L'oppression invoquée comme obstacle de principe
Pour expliquer ce blocage, Díaz-Canel a posé une condition sans détour : " Sous l'oppression, il ne peut y avoir de dialogue. " Le chef de l'État n'a pas précisé à quelles mesures spécifiques cette formule renvoyait. Sa déclaration intervient alors que Washington poursuit une politique d'étranglement économique de l'île, renforçant les tensions entre les deux capitales.

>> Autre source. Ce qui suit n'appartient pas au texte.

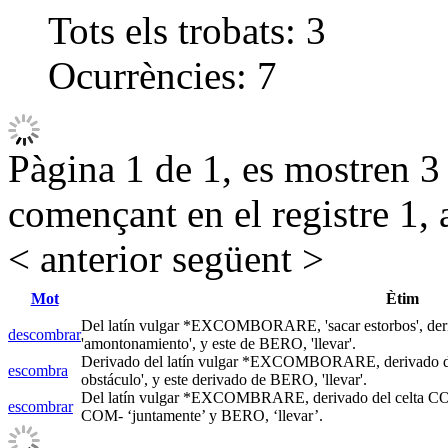
Tots els trobats:
3
Ocurrències:
7
Pàgina 1 de 1, es mostren 3 r
començant en el registre 1, 
< anterior
següent >
Mot
Ètim
Del latín vulgar *EXCOMBORARE, 'sacar estorbos', d
descombrar
'amontonamiento', y este de BERO, 'llevar'.
Derivado del latín vulgar *EXCOMBORARE, derivado 
escombra
obstáculo', y este derivado de BERO, 'llevar'.
Del latín vulgar *EXCOMBRARE, derivado del celta C
escombrar
COM- ‘juntamente’ y BERO, ‘llevar’.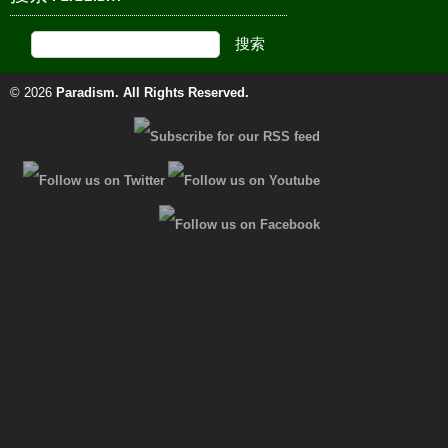
© 2026
Paradism
. All Rights Reserved.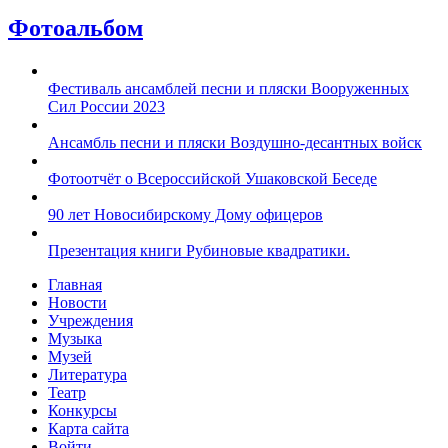
Фотоальбом
Фестиваль ансамблей песни и пляски Вооруженных
Сил России 2023
Ансамбль песни и пляски Воздушно-десантных войск
Фотоотчёт о Всероссийской Ушаковской Беседе
90 лет Новосибирскому Дому офицеров
Презентация книги Рубиновые квадратики.
Главная
Новости
Учреждения
Музыка
Музей
Литература
Театр
Конкурсы
Карта сайта
Войти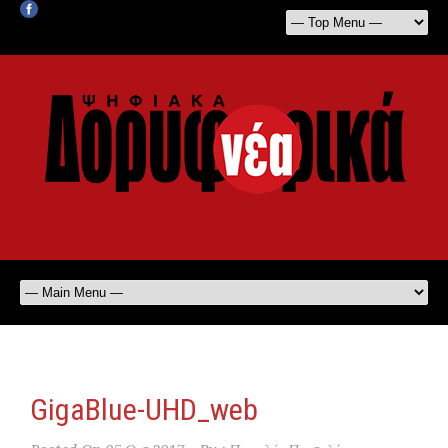
GigaBlue-UHD_web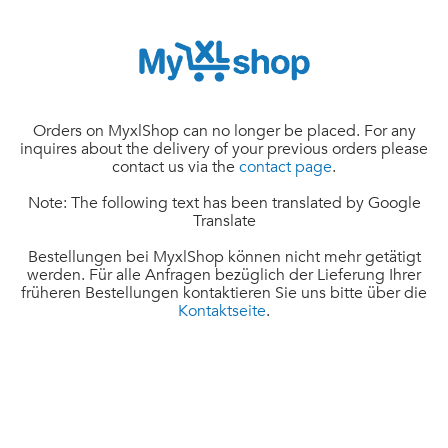
Orders on MyxlShop can no longer be placed. For any
inquires about the delivery of your previous orders please
contact us via the
contact page
.
Note: The following text has been translated by Google
Translate
Bestellungen bei MyxlShop können nicht mehr getätigt
werden. Für alle Anfragen bezüglich der Lieferung Ihrer
früheren Bestellungen kontaktieren Sie uns bitte über die
Kontaktseite
.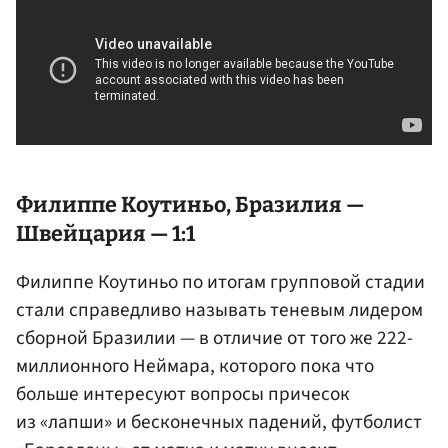
Филиппе Коутиньо, Бразилия —
Швейцария — 1:1
Филиппе Коутиньо по итогам групповой стадии
стали справедливо называть теневым лидером
сборной Бразилии — в отличие от того же 222-
миллионного Неймара, которого пока что
больше интересуют вопросы причесок
из «лапши» и бесконечных падений, футболист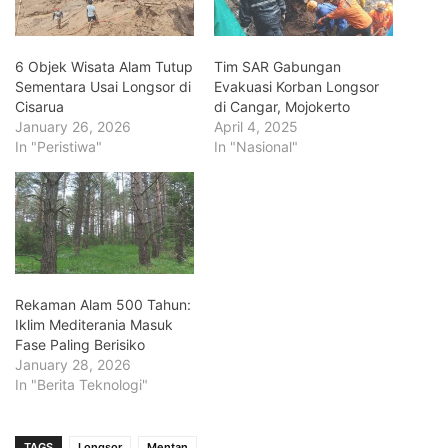
6 Objek Wisata Alam Tutup
Tim SAR Gabungan
Sementara Usai Longsor di
Evakuasi Korban Longsor
Cisarua
di Cangar, Mojokerto
January 26, 2026
April 4, 2025
In "Peristiwa"
In "Nasional"
Rekaman Alam 500 Tahun:
Iklim Mediterania Masuk
Fase Paling Berisiko
January 28, 2026
In "Berita Teknologi"
TAGS
Longsor
Mentan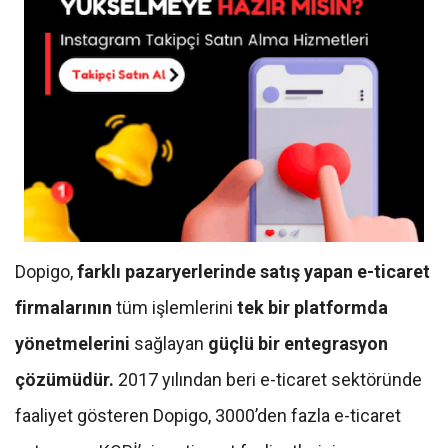
Dopigo,
farklı pazaryerlerinde satış yapan e-ticaret
firmalarının
tüm işlemlerini
tek bir platformda
yönetmelerini
sağlayan
güçlü bir entegrasyon
çözümüdür.
2017 yılından beri e-ticaret sektöründe
faaliyet gösteren Dopigo, 3000’den fazla e-ticaret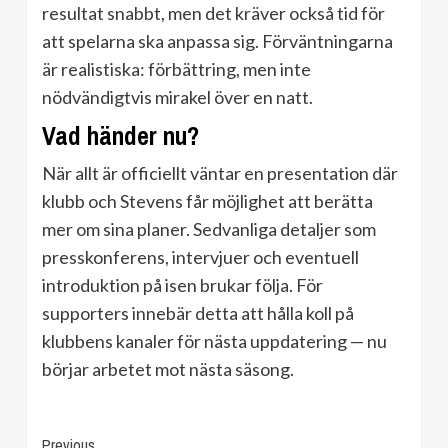
resultat snabbt, men det kräver också tid för
att spelarna ska anpassa sig. Förväntningarna
är realistiska: förbättring, men inte
nödvändigtvis mirakel över en natt.
Vad händer nu?
När allt är officiellt väntar en presentation där
klubb och Stevens får möjlighet att berätta
mer om sina planer. Sedvanliga detaljer som
presskonferens, intervjuer och eventuell
introduktion på isen brukar följa. För
supporters innebär detta att hålla koll på
klubbens kanaler för nästa uppdatering — nu
börjar arbetet mot nästa säsong.
Continue
Previous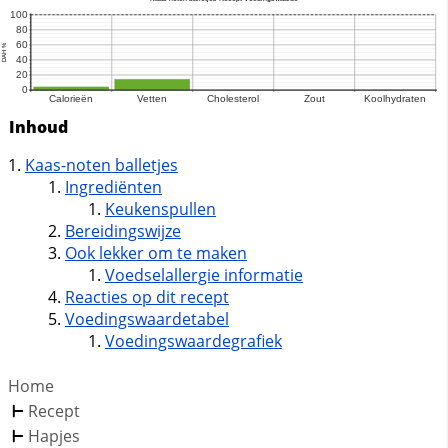
Inhoud
Kaas-noten balletjes
Ingrediënten
Keukenspullen
Bereidingswijze
Ook lekker om te maken
Voedselallergie informatie
Reacties op dit recept
Voedingswaardetabel
Voedingswaardegrafiek
Home
Recept
Hapjes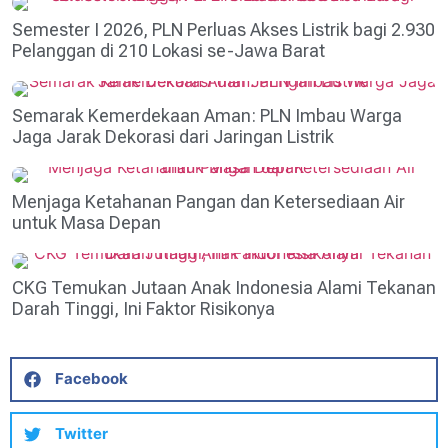
Semester I 2026, PLN Perluas Akses Listrik bagi 2.930
Pelanggan di 210 Lokasi se-Jawa Barat
Semarak Kemerdekaan Aman: PLN Imbau Warga
Jaga Jarak Dekorasi dari Jaringan Listrik
Menjaga Ketahanan Pangan dan Ketersediaan Air
untuk Masa Depan
CKG Temukan Jutaan Anak Indonesia Alami Tekanan
Darah Tinggi, Ini Faktor Risikonya
Facebook
Twitter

Un effondrement économique démenti
En marge de la question diplomatique, Díaz-Canel a catégoriquement nié que Cuba soit " au bord du gouffre ", réfutant ainsi les analyses qui font état d'une crise systémique sur l'île. La nature exacte des contacts préalables entre les deux gouvernements, de même que les conditions précises posées de part et d'autre, n'ont pas été rendues publiques. L'absence d'agenda commun souligne la profondeur d'une impasse dont l'issue demeure, à ce stade, indéterminée.